-- Exercise input follows --
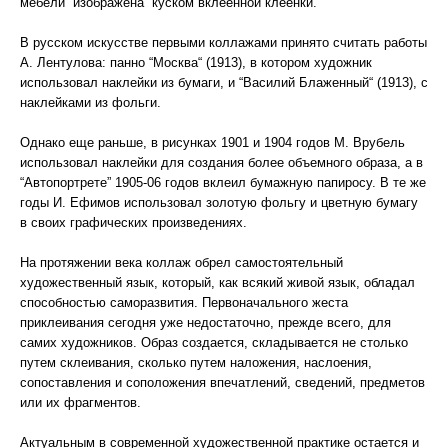
мебели “изображена“ куском вклеенной клеенки.
В русском искусстве первыми коллажами принято считать работы
А. Лентулова: панно “Москва“ (1913), в котором художник
использовал наклейки из бумаги, и “Василий Блаженный“ (1913), с
наклейками из фольги.
Однако еще раньше, в рисунках 1901 и 1904 годов М. Врубель
использовал наклейки для создания более объемного образа, а в
“Автопортрете” 1905-06 годов вклеил бумажную папиросу. В те же
годы И. Ефимов использовал золотую фольгу и цветную бумагу
в своих графических произведениях.
На протяжении века коллаж обрел самостоятельный
художественный язык, который, как всякий живой язык, обладал
способностью саморазвития. Первоначального жеста
приклеивания сегодня уже недостаточно, прежде всего, для
самих художников. Образ создается, складывается не столько
путем склеивания, сколько путем наложения, наслоения,
сопоставления и соположения впечатлений, сведений, предметов
или их фрагментов.
Актуальным в современной художественной практике остается и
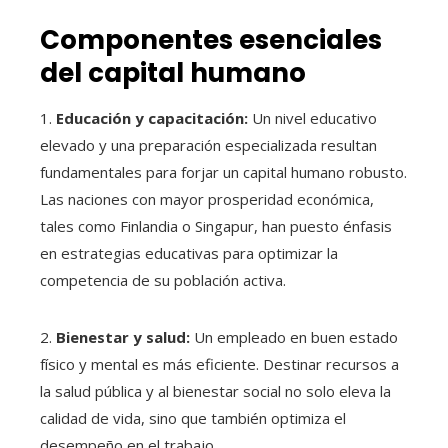
Componentes esenciales
del capital humano
1.
Educación y capacitación:
Un nivel educativo
elevado y una preparación especializada resultan
fundamentales para forjar un capital humano robusto.
Las naciones con mayor prosperidad económica,
tales como Finlandia o Singapur, han puesto énfasis
en estrategias educativas para optimizar la
competencia de su población activa.
2.
Bienestar y salud:
Un empleado en buen estado
físico y mental es más eficiente. Destinar recursos a
la salud pública y al bienestar social no solo eleva la
calidad de vida, sino que también optimiza el
desempeño en el trabajo.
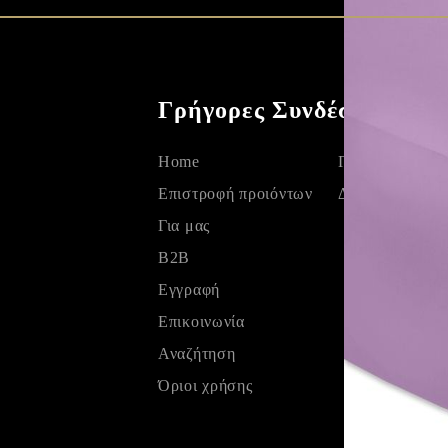
Γρήγορες Συνδέσεις
Home
Πολιτική Προ
Eπιστροφή προιόντων
Δεδομένων
Για μας
B2B
Εγγραφή
Επικοινωνία
Αναζήτηση
Όριοι χρήσης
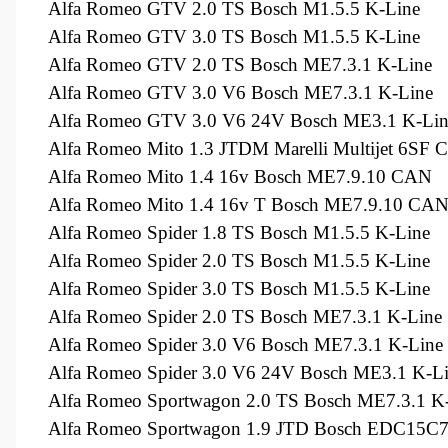
Alfa Romeo GTV 2.0 TS Bosch M1.5.5 K-Line
Alfa Romeo GTV 3.0 TS Bosch M1.5.5 K-Line
Alfa Romeo GTV 2.0 TS Bosch ME7.3.1 K-Line
Alfa Romeo GTV 3.0 V6 Bosch ME7.3.1 K-Line
Alfa Romeo GTV 3.0 V6 24V Bosch ME3.1 K-Lin
Alfa Romeo Mito 1.3 JTDM Marelli Multijet 6SF
Alfa Romeo Mito 1.4 16v Bosch ME7.9.10 CAN
Alfa Romeo Mito 1.4 16v T Bosch ME7.9.10 CA
Alfa Romeo Spider 1.8 TS Bosch M1.5.5 K-Line
Alfa Romeo Spider 2.0 TS Bosch M1.5.5 K-Line
Alfa Romeo Spider 3.0 TS Bosch M1.5.5 K-Line
Alfa Romeo Spider 2.0 TS Bosch ME7.3.1 K-Line
Alfa Romeo Spider 3.0 V6 Bosch ME7.3.1 K-Line
Alfa Romeo Spider 3.0 V6 24V Bosch ME3.1 K-L
Alfa Romeo Sportwagon 2.0 TS Bosch ME7.3.1 K
Alfa Romeo Sportwagon 1.9 JTD Bosch EDC15C7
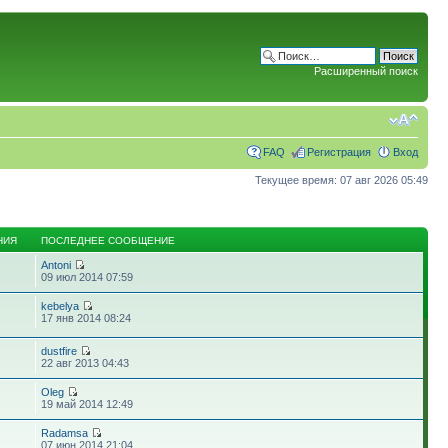
Расширенный поиск
FAQ
Регистрация
Вход
Текущее время: 07 авг 2026 05:49
НИЯ
ПОСЛЕДНЕЕ СООБЩЕНИЕ
Antoni
09 июл 2014 07:59
kebelya
17 янв 2014 08:24
dustfire
22 авг 2013 04:43
Oleg
19 май 2014 12:49
Radamsa
07 июн 2014 21:04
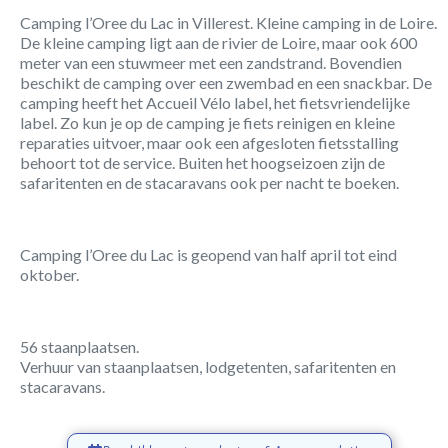
Camping l’Oree du Lac in Villerest. Kleine camping in de Loire.
De kleine camping ligt aan de rivier de Loire, maar ook 600
meter van een stuwmeer met een zandstrand. Bovendien
beschikt de camping over een zwembad en een snackbar. De
camping heeft het Accueil Vélo label, het fietsvriendelijke
label. Zo kun je op de camping je fiets reinigen en kleine
reparaties uitvoer, maar ook een afgesloten fietsstalling
behoort tot de service. Buiten het hoogseizoen zijn de
safaritenten en de stacaravans ook per nacht te boeken.
Camping l’Oree du Lac is geopend van half april tot eind
oktober.
56 staanplaatsen.
Verhuur van staanplaatsen, lodgetenten, safaritenten en
stacaravans.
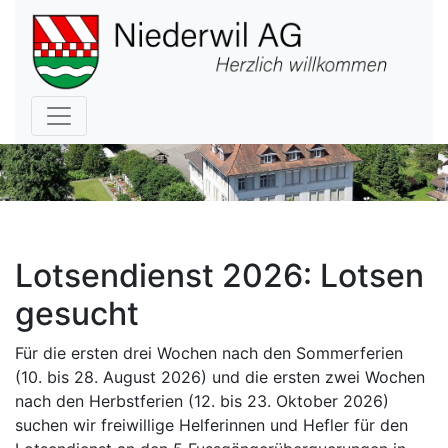
Hauptnavigation
Lotsendienst 2026: Lotsen
gesucht
Für die ersten drei Wochen nach den Sommerferien
(10. bis 28. August 2026) und die ersten zwei Wochen
nach den Herbstferien (12. bis 23. Oktober 2026)
suchen wir freiwillige Helferinnen und Hefler für den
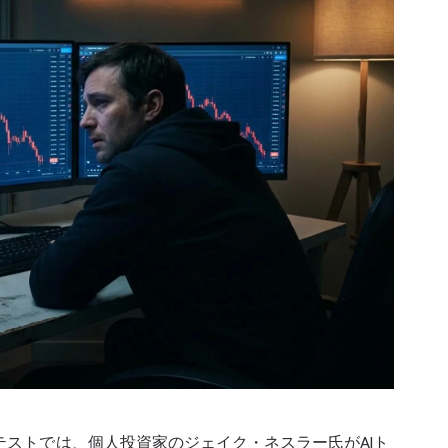
公開実地テストでは、個人投資家のジェイク・ネスラー氏がAI
ト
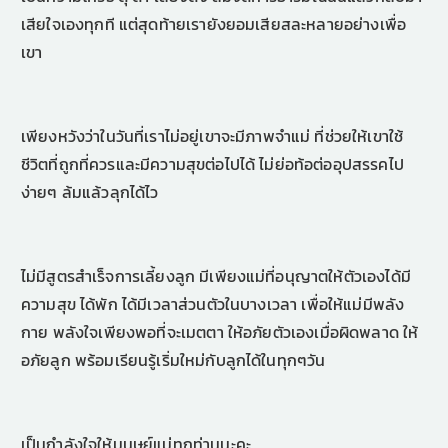
เสียใจเองทุกที แต่สุดท้ายเรายังยอมเสียสละหลายอย่างเพื่อ
เขา
เพียงหวังว่าในวันที่เราไม่อยู่เขาจะมีภาพจำแม่ ที่ช่วยให้เขาใช้
ชีวิตที่ถูกที่ควรและมีความสุขต่อไปได้ ไม่ย่อท้อต่ออุปสรรคไป
ง่ายๆ ล้มแล้วลุกได้ไว
ไม่มีสูตรสำเร็จการเลี้ยงลูก มีเพียงแม่ที่อนุญาตให้ตัวเองได้มี
ความสุข ได้พัก ได้มีเวลาส่วนตัวในบางเวลา เพื่อให้แม่มีพลัง
กาย พลังใจเพียงพอที่จะเมตตา ให้อภัยตัวเองเมื่อผิดพลาด ให้
อภัยลูก พร้อมเรียนรู้เริ่มใหม่กับลูกได้ในทุกๆวัน
เป็นกำลังใจให้มนุษย์แม่ทุกท่านนะคะ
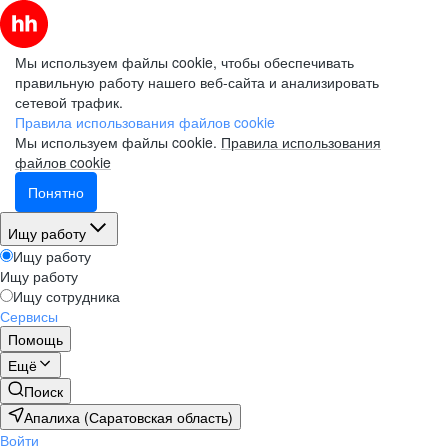
Мы используем файлы cookie, чтобы обеспечивать
правильную работу нашего веб-сайта и анализировать
сетевой трафик.
Правила использования файлов cookie
Мы используем файлы cookie.
Правила использования
файлов cookie
Понятно
Ищу работу
Ищу работу
Ищу работу
Ищу сотрудника
Сервисы
Помощь
Ещё
Поиск
Апалиха (Саратовская область)
Войти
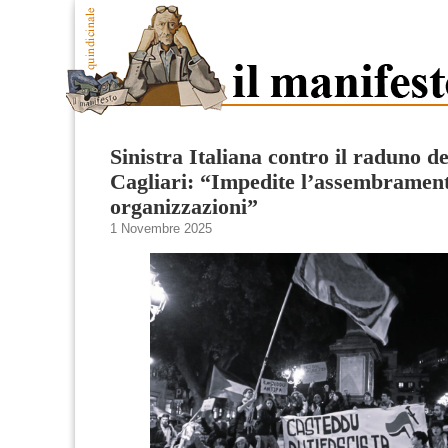
Sinistra Italiana contro il raduno dei
Cagliari: “Impedite l’assembrament
organizzazioni”
1 Novembre 2025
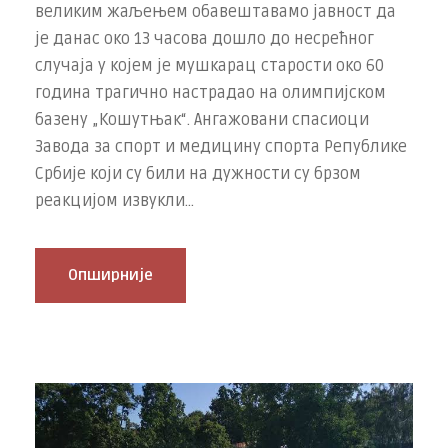
великим жаљењем обавештавамо јавност да
је данас око 13 часова дошло до несрећног
случаја у којем је мушкарац старости око 60
година трагично настрадао на олимпијском
базену „Кошутњак“. Ангажовани спасиоци
Завода за спорт и медицину спорта Републике
Србије који су били на дужности су брзом
реакцијом извукли...
Опширније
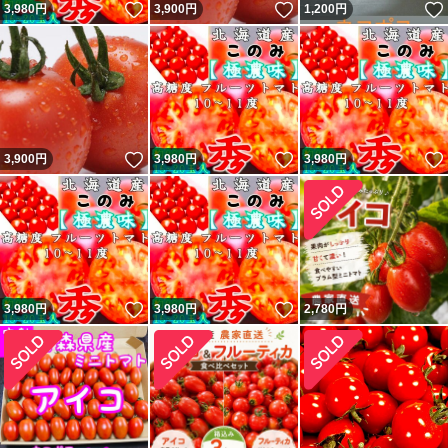
いいね！
いいね！
3,980
円
3,900
円
1,200
円
いいね！
いいね！
3,900
円
3,980
円
3,980
円
いいね！
いいね！
3,980
円
3,980
円
2,780
円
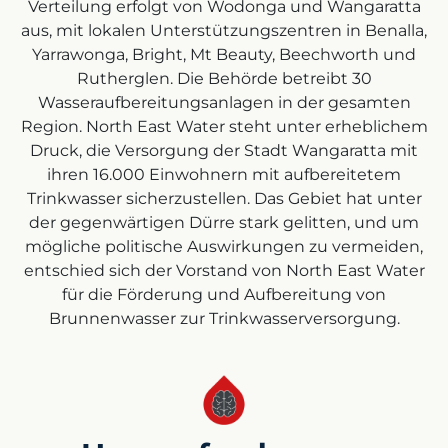
Verteilung erfolgt von Wodonga und Wangaratta
aus, mit lokalen Unterstützungszentren in Benalla,
Yarrawonga, Bright, Mt Beauty, Beechworth und
Rutherglen. Die Behörde betreibt 30
Wasseraufbereitungsanlagen in der gesamten
Region. North East Water steht unter erheblichem
Druck, die Versorgung der Stadt Wangaratta mit
ihren 16.000 Einwohnern mit aufbereitetem
Trinkwasser sicherzustellen. Das Gebiet hat unter
der gegenwärtigen Dürre stark gelitten, und um
mögliche politische Auswirkungen zu vermeiden,
entschied sich der Vorstand von North East Water
für die Förderung und Aufbereitung von
Brunnenwasser zur Trinkwasserversorgung.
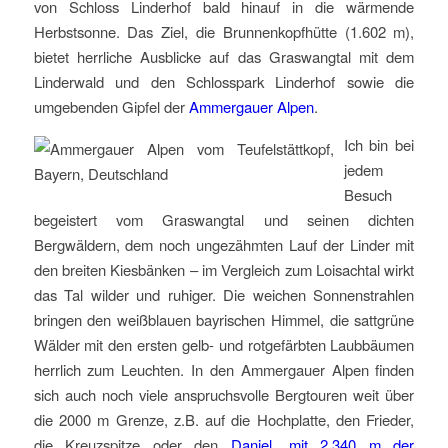
von Schloss Linderhof bald hinauf in die wärmende
Herbstsonne. Das Ziel, die Brunnenkopfhütte (1.602 m),
bietet herrliche Ausblicke auf das Graswangtal mit dem
Linderwald und den Schlosspark Linderhof sowie die
umgebenden Gipfel der
Ammergauer Alpen
.
Ich bin bei
jedem
Besuch
begeistert vom Graswangtal und seinen dichten
Bergwäldern, dem noch ungezähmten Lauf der Linder mit
den breiten Kiesbänken – im Vergleich zum Loisachtal wirkt
das Tal wilder und ruhiger. Die weichen Sonnenstrahlen
bringen den weißblauen bayrischen Himmel, die sattgrüne
Wälder mit den ersten gelb- und rotgefärbten Laubbäumen
herrlich zum Leuchten. In den Ammergauer Alpen finden
sich auch noch viele anspruchsvolle Bergtouren weit über
die 2000 m Grenze, z.B. auf die Hochplatte, den Frieder,
die Kreuzspitze oder den
Daniel, mit 2.340 m der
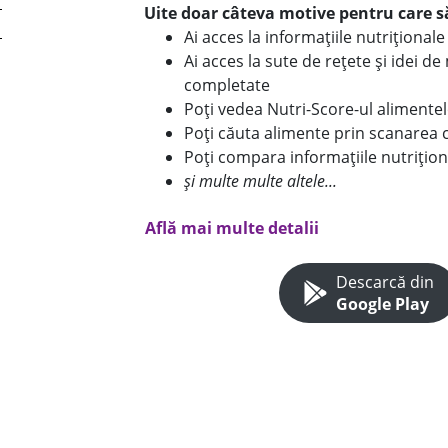
Uite doar câteva motive pentru care să
Ai acces la informațiile nutriționa
Ai acces la sute de rețete și idei d
completate
Poți vedea Nutri-Score-ul alimente
Poți căuta alimente prin scanarea 
Poți compara informațiile nutrițion
și multe multe altele...
Află mai multe detalii
Descarcă din
Google Play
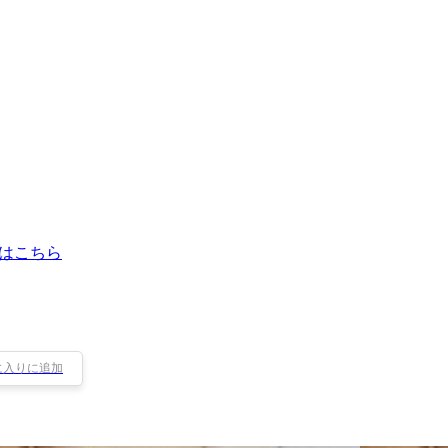
はこちら
に入りに追加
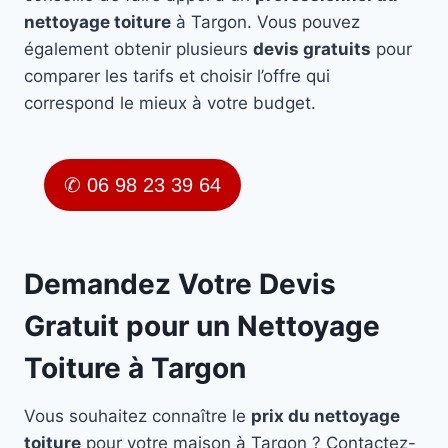
nettoyage toiture
à Targon. Vous pouvez
également obtenir plusieurs
devis gratuits
pour
comparer les tarifs et choisir l’offre qui
correspond le mieux à votre budget.
✆ 06 98 23 39 64
Demandez Votre Devis
Gratuit pour un Nettoyage
Toiture à Targon
Vous souhaitez connaître le
prix du nettoyage
toiture
pour votre maison à Targon ? Contactez-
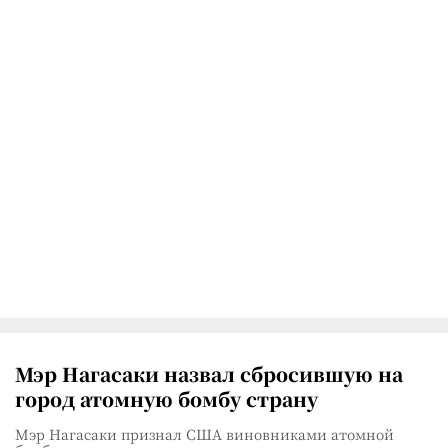
Мэр Нагасаки назвал сбросившую на
город атомную бомбу страну
Мэр Нагасаки признал США виновниками атомной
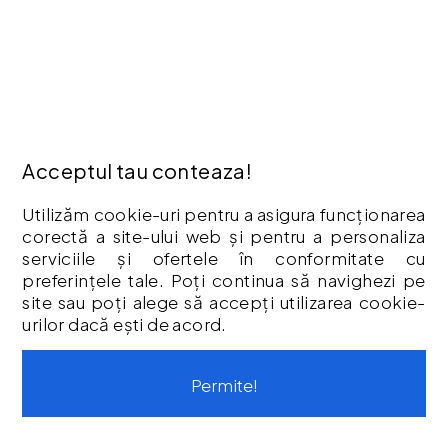
Livrare
Politica Cookies
Termeni & Condiții
Vouchere cadou
Istoric comenzi
CONTUL MEU
Acceptul tau conteaza!
Contul meu
Utilizăm cookie-uri pentru a asigura funcționarea
Istoric comenzi
corectă a site-ului web și pentru a personaliza
Listă Favorite
serviciile și ofertele în conformitate cu
preferințele tale. Poți continua să navighezi pe
Newsletter
site sau poți alege să accepți utilizarea cookie-
Formular de retur
urilor dacă ești de acord.
Formular de garanție
Vouchere cadou
Permite!
CONTACT
Str. Tineretului, Nr. 9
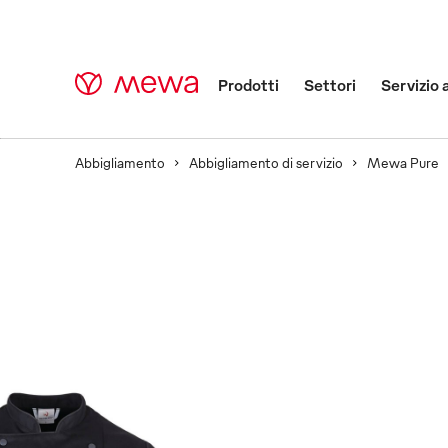
Prodotti
Settori
Servizio 
Abbigliamento
Abbigliamento di servizio
Mewa Pure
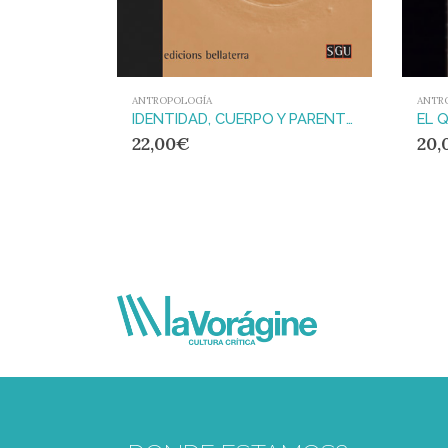
ANTR
ANTROPOLOGÍA
IDENTIDAD, CUERPO Y PARENTESCO : Etnografía sobre la experiencia de la infertilidad y la reproducción asistida en Cataluña
20,
22,00
€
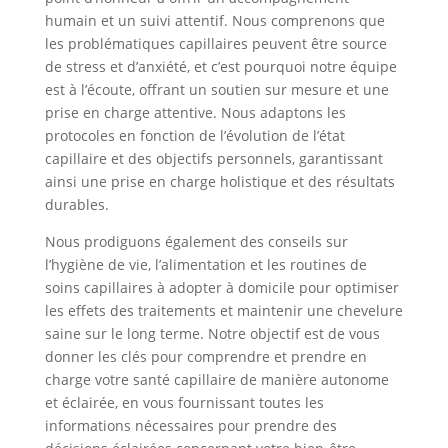
humain et un suivi attentif. Nous comprenons que
les problématiques capillaires peuvent être source
de stress et d’anxiété, et c’est pourquoi notre équipe
est à l’écoute, offrant un soutien sur mesure et une
prise en charge attentive. Nous adaptons les
protocoles en fonction de l’évolution de l’état
capillaire et des objectifs personnels, garantissant
ainsi une prise en charge holistique et des résultats
durables.
Nous prodiguons également des conseils sur
l’hygiène de vie, l’alimentation et les routines de
soins capillaires à adopter à domicile pour optimiser
les effets des traitements et maintenir une chevelure
saine sur le long terme. Notre objectif est de vous
donner les clés pour comprendre et prendre en
charge votre santé capillaire de manière autonome
et éclairée, en vous fournissant toutes les
informations nécessaires pour prendre des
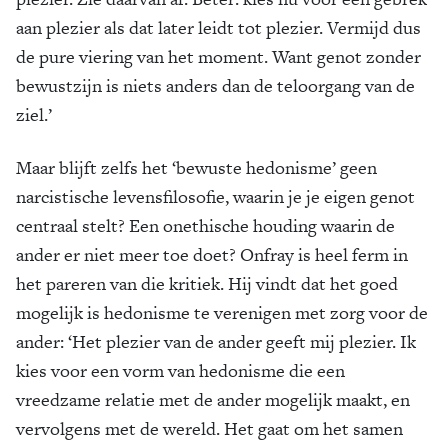
aan plezier als dat later leidt tot plezier. Vermijd dus
de pure viering van het moment. Want genot zonder
bewustzijn is niets anders dan de teloorgang van de
ziel.’
Maar blijft zelfs het ‘bewuste hedonisme’ geen
narcistische levensfilosofie, waarin je je eigen genot
centraal stelt? Een onethische houding waarin de
ander er niet meer toe doet? Onfray is heel ferm in
het pareren van die kritiek. Hij vindt dat het goed
mogelijk is hedonisme te verenigen met zorg voor de
ander: ‘Het plezier van de ander geeft mij plezier. Ik
kies voor een vorm van hedonisme die een
vreedzame relatie met de ander mogelijk maakt, en
vervolgens met de wereld. Het gaat om het samen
-- Exercise input concluded --
Reproduce exactly, and only, the part of the listing above that begins at the line with "Verteilung erfolgt von Wodonga und Wangaratta" and goes on through the line with "ihren 16.000 Einwohnern mit aufbereitetem".

Verteilung erfolgt von Wodonga und Wangaratta
aus, mit lokalen Unterstützungszentren in Benalla,
Yarrawonga, Bright, Mt Beauty, Beechworth und
Rutherglen. Die Behörde betreibt 30
Wasseraufbereitungsanlagen in der gesamten
Region. North East Water steht unter erheblichem
Druck, die Versorgung der Stadt Wangaratta mit
ihren 16.000 Einwohnern mit aufbereitetem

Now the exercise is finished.